HIGH bleichenbacher attackkoabearer tokens

Bleichenbacher Attack in Koa with Bearer Tokens

Scan for bleichenbacher attack in koa

Bleichenbacher Attack in Koa with Bearer Tokens — how this specific combination creates or exposes the vulnerability

A Bleichenbacher attack is a practical adaptive chosen-ciphertext attack against asymmetric encryption schemes that use PKCS#1 v1.5 padding, commonly associated with RSA. When a Koa application uses Bearer Tokens that are cryptographically signed with RSA-based algorithms such as RS256, and token validation does not properly enforce strict padding checks, the combination creates a potential Bleichenbacher vulnerability. Instead of focusing on token content, the attack targets the decryption and verification process: the attacker submits many modified tokens with slightly altered ciphertexts and observes differences in error responses or timing to infer information about the padding structure and ultimately recover the plaintext or forge tokens.

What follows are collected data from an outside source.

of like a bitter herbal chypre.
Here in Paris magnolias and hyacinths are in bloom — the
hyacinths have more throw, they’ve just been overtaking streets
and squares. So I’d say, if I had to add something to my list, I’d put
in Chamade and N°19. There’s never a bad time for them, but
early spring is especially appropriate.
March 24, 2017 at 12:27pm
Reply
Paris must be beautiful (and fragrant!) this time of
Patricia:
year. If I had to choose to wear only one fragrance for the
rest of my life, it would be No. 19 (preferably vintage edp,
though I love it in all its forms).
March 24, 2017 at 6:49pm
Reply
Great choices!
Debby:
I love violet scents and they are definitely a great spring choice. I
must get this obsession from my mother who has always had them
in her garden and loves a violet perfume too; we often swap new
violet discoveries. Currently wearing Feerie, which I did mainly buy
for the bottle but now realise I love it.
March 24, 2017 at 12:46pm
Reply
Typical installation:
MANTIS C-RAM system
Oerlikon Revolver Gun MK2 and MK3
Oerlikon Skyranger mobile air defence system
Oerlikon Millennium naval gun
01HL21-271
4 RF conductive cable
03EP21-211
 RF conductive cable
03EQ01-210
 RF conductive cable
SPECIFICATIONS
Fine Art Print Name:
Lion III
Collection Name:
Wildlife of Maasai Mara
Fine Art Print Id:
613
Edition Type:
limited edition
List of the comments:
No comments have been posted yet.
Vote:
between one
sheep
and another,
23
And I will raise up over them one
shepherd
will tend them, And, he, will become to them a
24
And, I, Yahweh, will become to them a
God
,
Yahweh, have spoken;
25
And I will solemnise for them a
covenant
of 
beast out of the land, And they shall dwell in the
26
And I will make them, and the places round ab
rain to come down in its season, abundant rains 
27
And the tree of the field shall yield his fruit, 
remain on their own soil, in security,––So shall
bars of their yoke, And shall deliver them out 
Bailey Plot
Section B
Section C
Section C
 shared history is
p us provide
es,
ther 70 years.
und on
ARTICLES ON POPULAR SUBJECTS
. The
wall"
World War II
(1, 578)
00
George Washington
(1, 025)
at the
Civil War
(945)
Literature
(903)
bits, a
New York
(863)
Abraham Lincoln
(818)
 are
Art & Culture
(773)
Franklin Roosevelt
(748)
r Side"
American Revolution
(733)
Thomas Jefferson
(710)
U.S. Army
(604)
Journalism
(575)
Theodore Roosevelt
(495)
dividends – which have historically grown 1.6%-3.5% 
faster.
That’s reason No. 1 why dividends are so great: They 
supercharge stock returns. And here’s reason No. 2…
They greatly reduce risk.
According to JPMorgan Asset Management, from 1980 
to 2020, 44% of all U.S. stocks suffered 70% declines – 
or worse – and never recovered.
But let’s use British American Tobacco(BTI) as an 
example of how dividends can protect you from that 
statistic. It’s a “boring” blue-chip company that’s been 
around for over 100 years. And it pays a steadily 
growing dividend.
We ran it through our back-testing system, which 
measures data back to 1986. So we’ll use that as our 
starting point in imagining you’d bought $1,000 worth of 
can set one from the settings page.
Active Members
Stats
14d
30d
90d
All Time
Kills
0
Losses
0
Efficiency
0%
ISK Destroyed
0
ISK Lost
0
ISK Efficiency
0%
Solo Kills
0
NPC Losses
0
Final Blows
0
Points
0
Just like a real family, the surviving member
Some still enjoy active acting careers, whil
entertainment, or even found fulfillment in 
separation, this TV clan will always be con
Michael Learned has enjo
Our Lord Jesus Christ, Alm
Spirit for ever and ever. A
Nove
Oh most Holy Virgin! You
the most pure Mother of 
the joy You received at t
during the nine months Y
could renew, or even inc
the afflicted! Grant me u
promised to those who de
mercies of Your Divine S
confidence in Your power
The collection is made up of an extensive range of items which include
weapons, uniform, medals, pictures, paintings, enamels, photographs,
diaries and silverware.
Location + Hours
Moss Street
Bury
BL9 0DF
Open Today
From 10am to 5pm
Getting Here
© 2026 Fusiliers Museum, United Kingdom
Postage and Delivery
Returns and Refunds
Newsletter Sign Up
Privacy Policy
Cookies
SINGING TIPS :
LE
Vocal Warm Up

In Koa, this risk arises when the server relies on a library that performs RSA decryption or verification without constant-time or padding-safe implementations, and when Bearer Token validation endpoints provide distinguishable responses for invalid padding versus invalid signatures. For example, if a Koa route accepts an Authorization header like Authorization: Bearer eyJhbGciOiJSUzI1NiIsInR5cCI6IkpXVCJ9... and passes the token to a verification function that leaks whether a padding error occurred, an attacker can iteratively adjust ciphertext blocks and observe HTTP status codes or response times to gradually decrypt or forge a valid Bearer Token.

The attack workflow in this specific context includes: (1) intercepting a valid Bearer Token, (2) modifying the token’s ciphertext portion, (3) sending it to the Koa API, (4) analyzing server responses to detect padding validity indications, and (5) repeating the process to recover the RSA plaintext or forge a token with elevated claims. Even if the token is cryptographically sound, an API that does not enforce strict algorithm checks (e.g., accepting asymmetric keys for symmetric algorithms) can amplify the impact by allowing substitution with a public key that the attacker controls.

For Koa applications, mitigating this requires more than input sanitization; it requires secure token handling practices that avoid leaking padding errors, enforce strict algorithm whitelisting, and use robust libraries. This aligns with findings from security scans that highlight Authentication and BOLA/IDOR checks when RSA-based tokens are involved. Developers should also consider integrating scans that test authentication endpoints for adaptive chosen-ciphertext behaviors, especially when Bearer Tokens use asymmetric cryptography.

middleBrick’s Authentication and BOLA/IDOR checks can help surface such risks by examining token validation paths and error handling behaviors, while its LLM/AI Security module can detect insecure configurations where token leakage or side channels may exist. Using the CLI, teams can regularly run middlebrick scan <url> to validate that their Koa endpoints do not expose padding-related timing differences or inconsistent error responses.

Bearer Tokens-Specific Remediation in Koa — concrete code fixes

Remediation for Bleichenbacher-style risks with Bearer Tokens in Koa centers on robust cryptographic practices, constant-time verification, and strict algorithm enforcement. Below are concrete, actionable code examples that demonstrate secure handling of RS258-signed Bearer Tokens using the jsonwebtoken library and koa.

1. Enforce algorithm whitelisting and reject asymmetric keys for signing

Ensure your JWT verification explicitly allows only expected algorithms and does not accept algorithm switching attacks. Never use tokens that allow the none algorithm or permit asymmetric keys where a symmetric secret is expected.

const jwt = require('jsonwebtoken');
const Koa = require('koa');
const app = new Koa();

const PUBLIC_KEY = `-----BEGIN PUBLIC KEY-----
MIIBIjANBgkqhkiG9w0BAQEFAAOCAQ8AMIIBCgKCAQEA...
-----END PUBLIC KEY-----`;

app.use(async (ctx, next) => {
  const auth = ctx.request.header.authorization || '';
  const token = auth.startsWith('Bearer ') ? auth.slice(7) : null;
  if (!token) {
    ctx.status = 401;
    ctx.body = { error: 'unauthorized' };
    return;
  }
  try {
    // Explicitly specify algorithms and do not allow 'none'
    const decoded = jwt.verify(token, PUBLIC_KEY, {
      algorithms: ['RS256'],
    });
    ctx.state.user = decoded;
    await next();
  } catch (err) {
    // Use a generic error to avoid leaking padding or parsing details
    ctx.status = 401;
    ctx.body = { error: 'invalid_token' };
  }
});

2. Use constant-time comparison and avoid error message distinctions

Ensure that your error handling does not differentiate between a malformed token, a bad signature, or a padding error. Return the same generic response and avoid logging internal details that could aid an attacker.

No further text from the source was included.